EDITORIAL: Reduce barriers to growth
THE INTERNATIONAL MONETARY FUND (IMF) has given its verdict on Barbados’ economy following its latest national consultation. There is some measure of optimism. But clearly, the country needs to do much better if it is to get off the road of economic stagnation it has travelled since the global recession of 2008-09.
We can only hope that the outlook for the remainder of the year remains promising and that the economic forecast does not dissipate. Barbados needs to record robust growth if we are to have a better society and higher standard of living. It is that growth that will ensure the country can pay for health care, education and public infrastructure, and fight poverty without additional taxation.
While the global recession has had an undisputed impact on the economy, there are internal forces that have played a part in making a bad situation worse.
Poor productivity has been constantly identified as one. It is a matter for Government, the private sector and labour.
There is also the need to reduce the barriers to growth, ensure the right fiscal incentives are in place for investment and workers, reform the public sector and embrace innovation such as the widespread use of alternative energy. The country also needs strong political leadership right at the top with no foot-dragging, especially as it relates to approval and implementation of plans.
It is not a time for stupid politics, but rational policies.
The IMF report comes at perhaps the ideal time. It lends credence to what the Central Bank has been saying about the economy and precedes the much anticipated Budget to be presented by Minister of Finance Chris Sinckler. He will have before him the recommendations of his economic advisers, the business community, labour and, of course, the IMF.
We expect that the economic reforms Government started will be continued,
but it is also true that many Barbadians are unable to shoulder more austere measures, cuts and further belt-tightening.

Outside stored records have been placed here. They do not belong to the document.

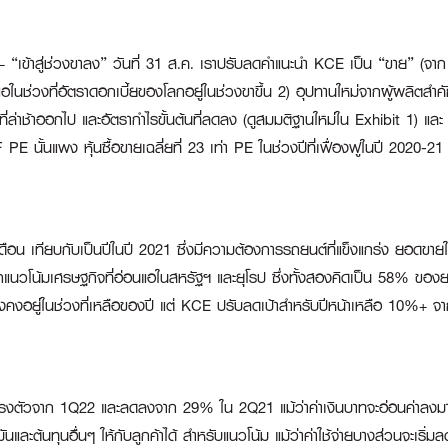
์ – “เข้าสู่ช่วงขาลง” วันที่ 31 ส.ค. เราปรับลดคำแนะนำ KCE เป็น “ขาย” (จาก 
อในช่วงที่อัตราดอกเบี้ยของโลกอยู่ในช่วงขาขึ้น 2) อุปทานใหม่จากผู้ผลิต
าช้าออกไป และอัตรากำไรขั้นต้นที่ลดลง (ดูสมมติฐานใหม่ใน Exhibit 1) และ
PE นั้นแพง หุ้นซื้อขายเฉลี่ยที่ 23 เท่า PE ในช่วงปีที่เฟื่องฟูในปี 2020-21
เดือน เทียบกับเป็นปีในปี 2021 ซึ่งมีความต้องการรถยนต์ที่แข็งแกร่ง ยอ
่องจากแนวโน้มเศรษฐกิจที่อ่อนแอในสหรัฐฯ และยุโรป ซึ่งทั้งสองคิดเป็น 58% 
ายังคงอยู่ในช่วงที่เหลือของปี แต่ KCE ปรับลดเป้าสำหรับปีหน้าเหลือ 10%+
ทรงตัวจาก 1Q22 และลดลงจาก 29% ใน 2Q21 แม้ว่าค่าเงินบาทจะอ่อนค่าลงมาก
น้ำมันและต้นทุนอื่นๆ ให้กับลูกค้าได้ สำหรับแนวโน้ม แม้ว่าค่าใช้จ่ายบางส่วนจะเร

The minister will therefore need to decide whether his Budget will be one aimed at addressing the economic, fiscal and social issues by eliminating waste, reducing debts and focusing beyond austerity, or whether it will primarily be looking at merely cutting programmes and dealing the death of the welfare state.
The Budget must not shy away from addressing the concerns raised by international credit rating agencies which have downgraded Barbados’ bonds to junk status, making international borrowing more expensive and Government paper unattractive to institutional investors.
Mr Sinckler must understand Barbadians want compassion, optimism and prudence from him. The country wants a responsible approach to its fiscal policy which can open the doors to new quality, well-paying jobs, to help businesses prosper and attract foreign investment.
The debate must be clear on the pathway forward; austerity versus growth.